Work instruction:
In the data that follows, find the line with "March 2023 (353, 900)"; transcribe it, every later line up to the one with "December 2020 (358, 1148)", and that line as well, exactly and with no others.

[Stored records]
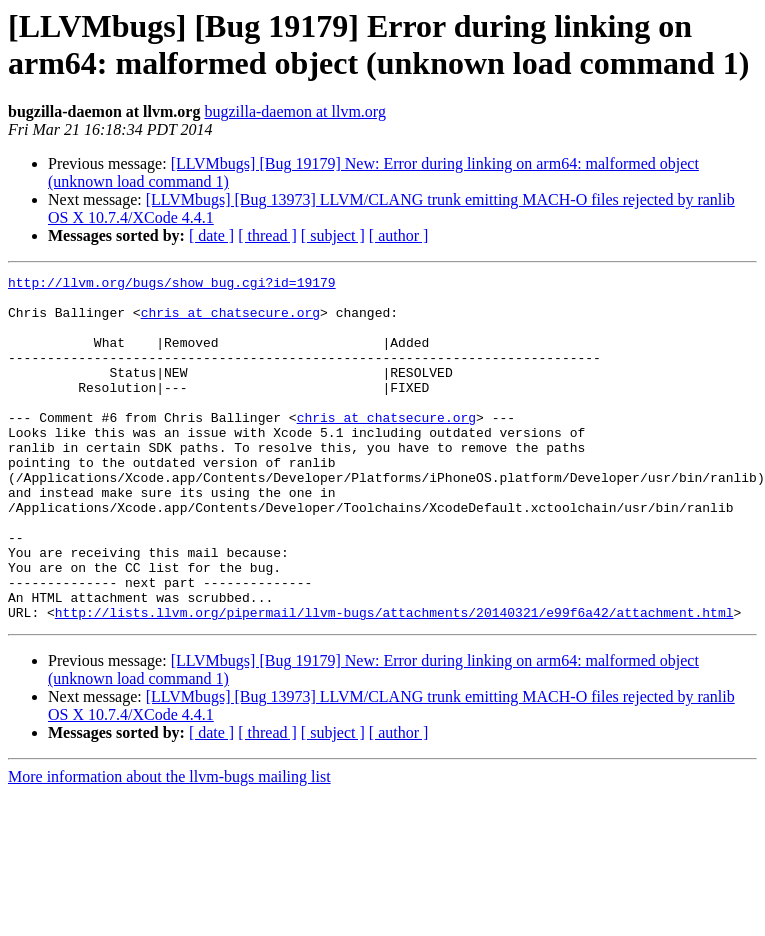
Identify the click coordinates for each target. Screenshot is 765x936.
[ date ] (211, 235)
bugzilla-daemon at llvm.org (294, 111)
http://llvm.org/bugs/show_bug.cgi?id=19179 (172, 285)
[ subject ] (333, 235)
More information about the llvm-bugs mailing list (169, 845)
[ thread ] (267, 235)
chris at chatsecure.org (230, 321)
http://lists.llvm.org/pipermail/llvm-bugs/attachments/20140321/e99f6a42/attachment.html (394, 681)
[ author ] (399, 235)
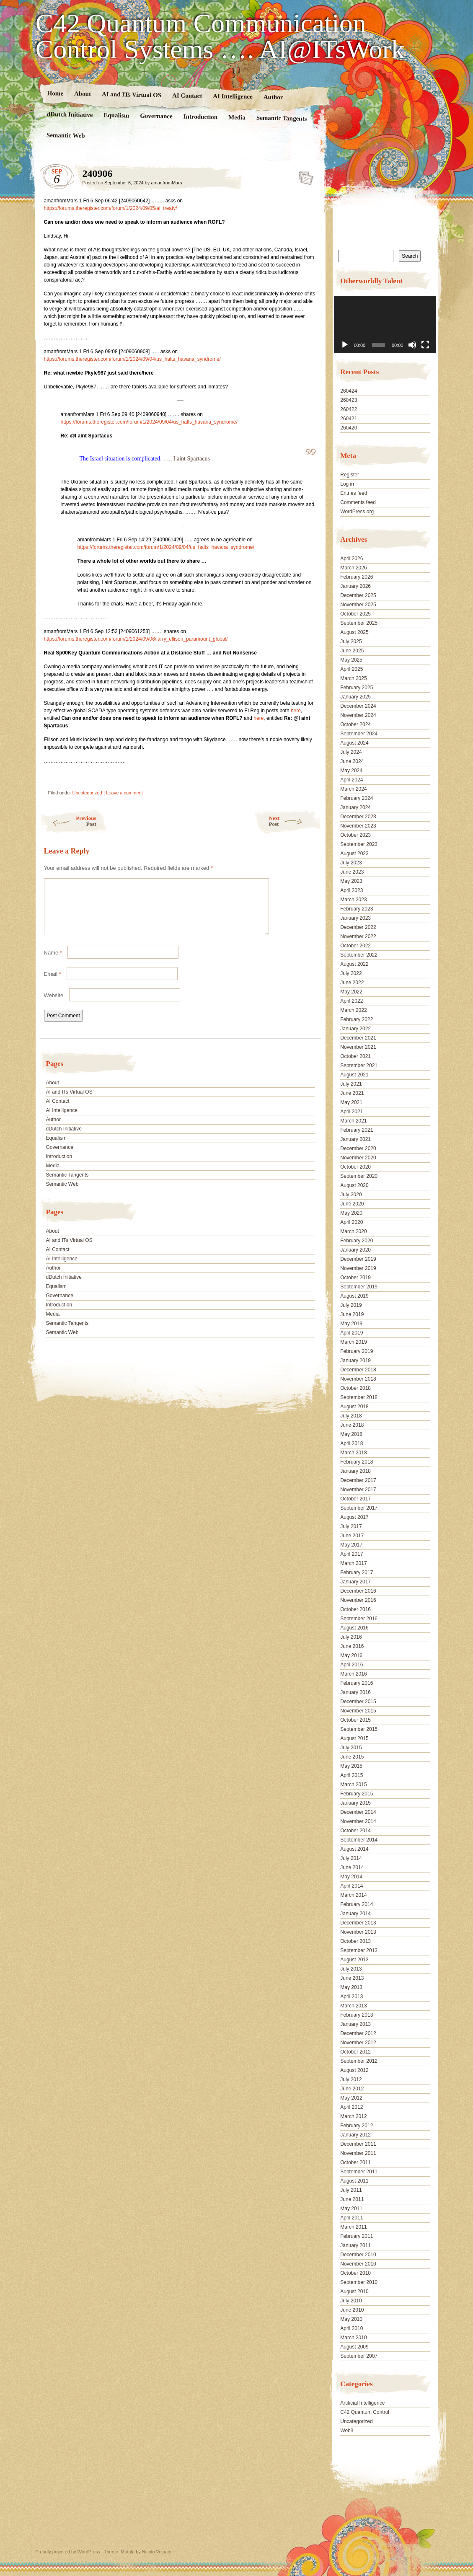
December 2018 (358, 1370)
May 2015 (351, 1766)
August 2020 (354, 1185)
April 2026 (351, 558)
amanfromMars (166, 182)
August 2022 (354, 964)
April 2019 (351, 1333)
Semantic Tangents (281, 118)
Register (349, 475)
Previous (68, 821)
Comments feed (358, 502)
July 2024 (351, 752)
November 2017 (358, 1489)
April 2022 (351, 1001)
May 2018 (351, 1434)
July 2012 (351, 2079)
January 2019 (355, 1360)
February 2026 (356, 577)
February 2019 (356, 1351)
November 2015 (358, 1711)
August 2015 (354, 1738)
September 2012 (358, 2061)
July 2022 (351, 973)
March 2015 (353, 1784)
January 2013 (355, 2024)
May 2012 (351, 2098)
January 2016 (355, 1692)
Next (295, 821)
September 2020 (358, 1176)
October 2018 (355, 1388)
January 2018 (355, 1471)
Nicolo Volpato (156, 2551)
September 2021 (358, 1065)
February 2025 (356, 688)
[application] (385, 324)
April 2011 (351, 2218)
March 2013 (353, 2006)
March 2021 (353, 1121)
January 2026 (355, 586)
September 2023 (358, 844)
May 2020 (351, 1213)
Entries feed (353, 493)
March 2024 (353, 789)
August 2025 (354, 632)
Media (236, 117)
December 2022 (358, 927)
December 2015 (358, 1701)
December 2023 (358, 817)
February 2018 (356, 1462)
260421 (348, 419)
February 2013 (356, 2015)
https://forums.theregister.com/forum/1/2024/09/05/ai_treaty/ (110, 208)
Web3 (346, 2431)
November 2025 (358, 605)
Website (54, 1005)
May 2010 (351, 2319)
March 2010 (353, 2338)
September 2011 (358, 2172)
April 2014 (351, 1886)
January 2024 (355, 807)
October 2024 (355, 724)
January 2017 (355, 1582)
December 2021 (358, 1038)
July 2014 (351, 1858)
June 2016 (352, 1646)
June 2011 (352, 2199)
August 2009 (354, 2347)
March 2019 (353, 1342)
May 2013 (351, 1987)
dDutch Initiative (70, 114)
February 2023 (356, 909)
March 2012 (353, 2116)
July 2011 (351, 2190)
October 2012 (355, 2052)
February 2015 (356, 1794)
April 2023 (351, 890)
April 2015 (351, 1775)
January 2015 (355, 1803)
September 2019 (358, 1287)
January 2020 (355, 1250)
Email (52, 984)
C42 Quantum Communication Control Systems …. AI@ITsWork (220, 36)
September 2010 (358, 2282)
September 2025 (358, 623)
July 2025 (351, 641)
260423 (348, 400)
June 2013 (352, 1978)
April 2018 (351, 1443)
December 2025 (358, 595)
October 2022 (355, 946)
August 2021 (354, 1075)
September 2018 (358, 1397)
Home (55, 93)
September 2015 (358, 1729)
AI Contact (187, 95)
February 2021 (356, 1130)
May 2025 (351, 660)
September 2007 (358, 2356)
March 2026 (353, 568)
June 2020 (352, 1204)
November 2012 (358, 2043)
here (296, 711)
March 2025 (353, 678)
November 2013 (358, 1932)
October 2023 (355, 835)
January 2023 (355, 918)
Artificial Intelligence (362, 2403)
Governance (156, 115)
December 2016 (358, 1591)
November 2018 (358, 1379)
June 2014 (352, 1867)
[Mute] (412, 345)
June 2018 (352, 1425)
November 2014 (358, 1821)
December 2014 (358, 1812)
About (82, 93)
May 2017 (351, 1545)
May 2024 (351, 770)
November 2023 (358, 826)
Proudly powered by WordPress (68, 2551)
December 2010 (358, 2255)
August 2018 (354, 1407)
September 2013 (358, 1950)
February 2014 (356, 1904)
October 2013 (355, 1941)
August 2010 (354, 2291)
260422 (348, 409)
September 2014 (358, 1840)
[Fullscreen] (425, 345)
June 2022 (352, 982)
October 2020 (355, 1167)
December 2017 (358, 1480)
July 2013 (351, 1969)
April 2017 (351, 1554)
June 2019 (352, 1314)
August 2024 (354, 743)
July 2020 (351, 1194)
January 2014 (355, 1913)
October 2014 (355, 1831)
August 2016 (354, 1628)
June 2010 (352, 2310)
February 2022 (356, 1019)
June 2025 (352, 651)
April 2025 (351, 669)
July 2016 (351, 1637)
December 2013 (358, 1923)
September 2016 (358, 1619)
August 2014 (354, 1849)
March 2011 (353, 2227)
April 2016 (351, 1665)
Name (53, 963)
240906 (303, 175)
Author (273, 97)
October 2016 (355, 1609)
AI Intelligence (233, 96)
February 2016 (356, 1683)
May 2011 (351, 2208)
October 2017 (355, 1499)
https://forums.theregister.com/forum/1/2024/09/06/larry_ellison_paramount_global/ (136, 639)
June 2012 (352, 2089)
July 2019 (351, 1305)
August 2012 (354, 2070)
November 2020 (358, 1158)
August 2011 (354, 2181)
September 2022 (358, 955)
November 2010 (358, 2264)
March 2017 (353, 1563)
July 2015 (351, 1748)
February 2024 (356, 798)
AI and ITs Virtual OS (131, 94)
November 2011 (358, 2153)
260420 (348, 428)
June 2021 (352, 1093)
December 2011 (358, 2144)
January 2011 (355, 2245)
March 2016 (353, 1674)
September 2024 (358, 734)
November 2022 (358, 936)
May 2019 (351, 1324)
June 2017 (352, 1536)
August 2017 (354, 1517)
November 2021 (358, 1047)
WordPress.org (357, 512)
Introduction (200, 116)
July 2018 (351, 1416)
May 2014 (351, 1877)
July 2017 (351, 1526)
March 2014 (353, 1895)
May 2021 (351, 1102)
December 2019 (358, 1259)
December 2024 (358, 706)
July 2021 (351, 1084)
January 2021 (355, 1139)
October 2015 (355, 1720)
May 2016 (351, 1655)
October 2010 (355, 2273)
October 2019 (355, 1277)
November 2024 (358, 715)
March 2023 (353, 900)
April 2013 (351, 1996)
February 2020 (356, 1241)
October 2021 (355, 1056)
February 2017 (356, 1572)
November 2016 (358, 1600)
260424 (348, 391)
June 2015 (352, 1757)
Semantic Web (65, 135)
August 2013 (354, 1960)
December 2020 (358, 1148)
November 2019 (358, 1268)
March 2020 (353, 1231)
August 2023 (354, 853)
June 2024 (352, 761)
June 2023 (352, 872)
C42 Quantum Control (364, 2412)
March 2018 (353, 1453)
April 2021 (351, 1112)
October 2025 (355, 614)
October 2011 (355, 2162)
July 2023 (351, 863)
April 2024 (351, 780)
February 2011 (356, 2236)
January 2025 (355, 697)
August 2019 (354, 1296)
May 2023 (351, 881)
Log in (347, 484)
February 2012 (356, 2126)
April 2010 (351, 2328)
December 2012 (358, 2033)
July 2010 (351, 2301)
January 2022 (355, 1029)
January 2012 (355, 2135)
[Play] (345, 345)
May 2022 (351, 992)
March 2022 (353, 1010)
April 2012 (351, 2107)
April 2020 (351, 1222)
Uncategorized (87, 792)
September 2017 (358, 1508)
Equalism (116, 115)
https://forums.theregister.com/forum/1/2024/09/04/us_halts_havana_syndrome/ (132, 359)
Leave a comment (124, 792)
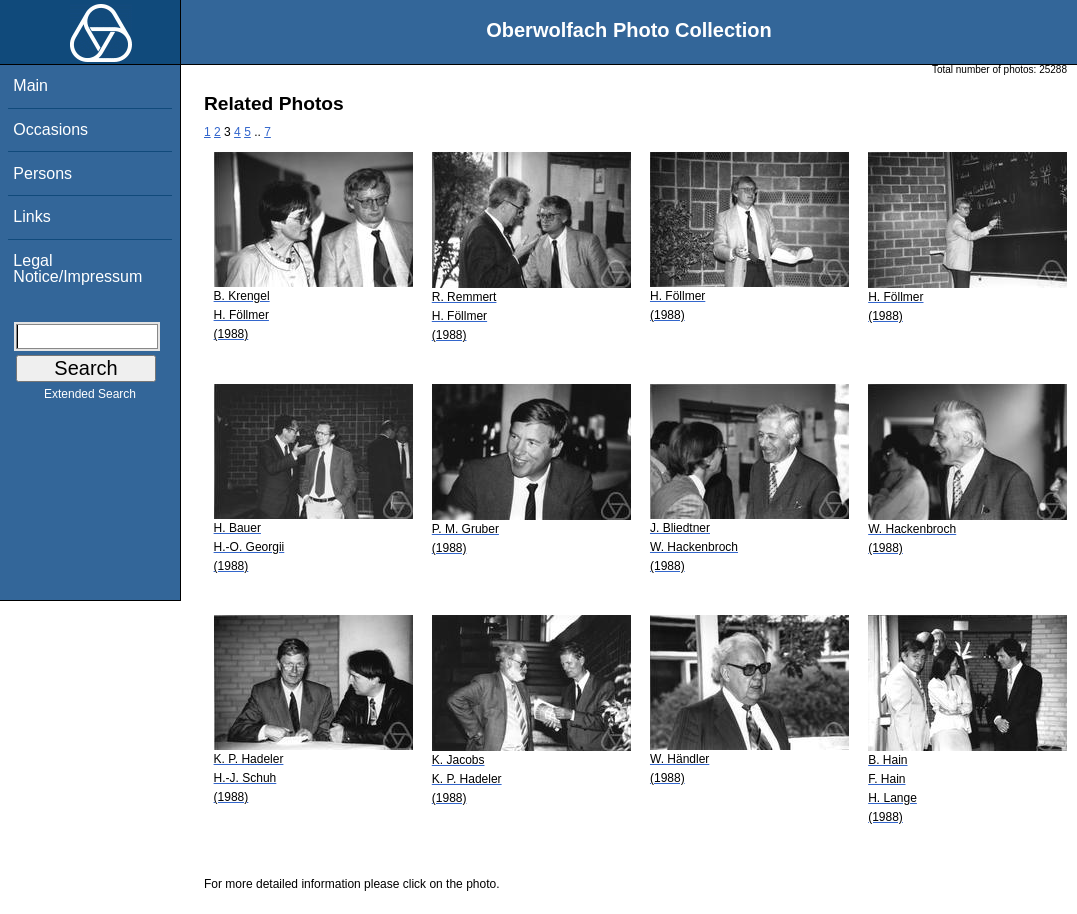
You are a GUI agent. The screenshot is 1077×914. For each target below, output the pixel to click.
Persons (42, 173)
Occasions (50, 129)
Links (31, 216)
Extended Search (90, 398)
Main (30, 85)
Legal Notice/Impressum (77, 268)
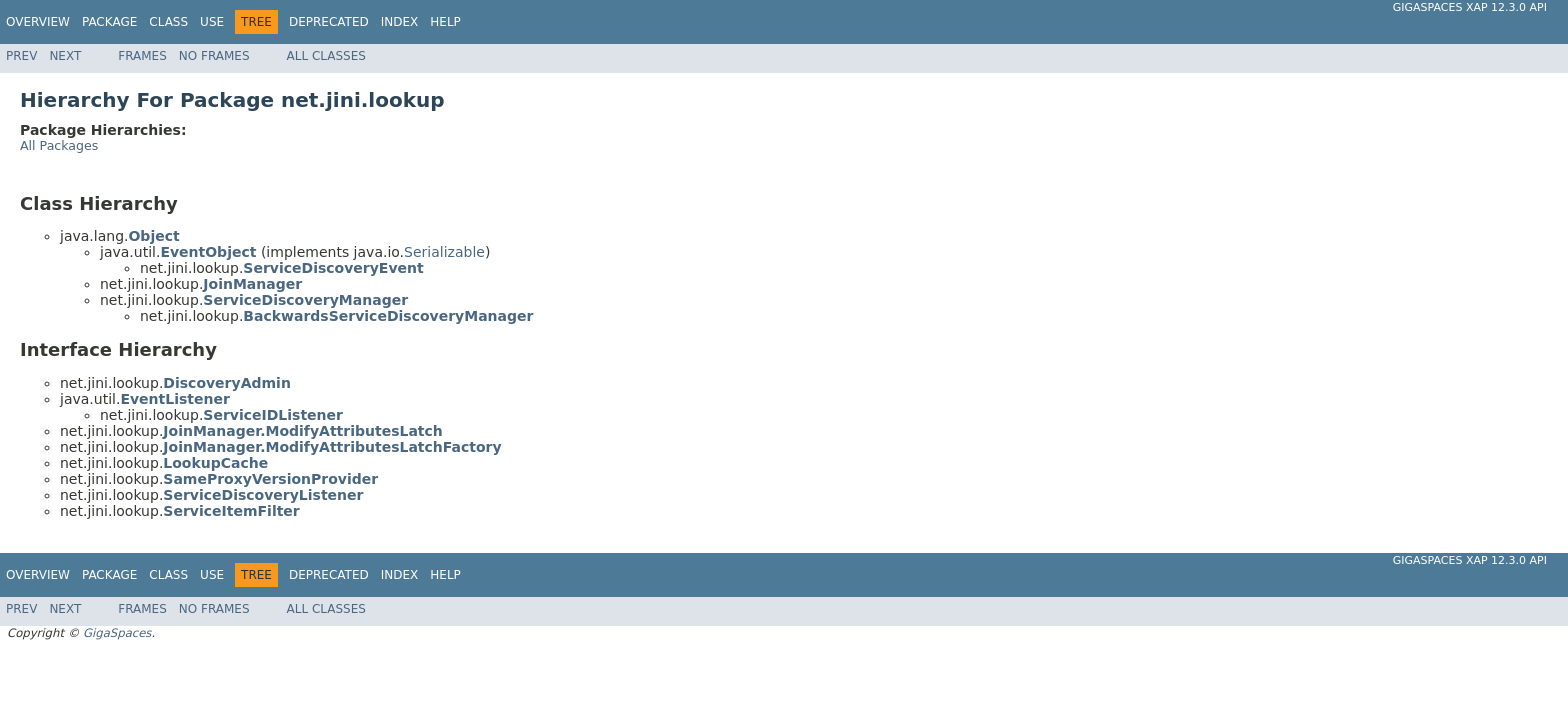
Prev (21, 56)
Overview (38, 22)
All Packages (59, 145)
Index (400, 22)
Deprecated (329, 22)
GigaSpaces (117, 633)
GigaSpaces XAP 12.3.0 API (1470, 7)
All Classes (326, 56)
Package (109, 22)
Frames (142, 56)
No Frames (214, 56)
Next (65, 56)
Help (445, 22)
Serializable (444, 252)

Result:
March 2023 (353, 900)
April 2013 (351, 1996)
February 2020 (356, 1241)
October 2021 (355, 1056)
February 2017 (356, 1572)
November 2016 (358, 1600)
260424 (348, 391)
June 2015 (352, 1757)
Semantic Web (65, 135)
August 2013 (354, 1960)
December 2020 (358, 1148)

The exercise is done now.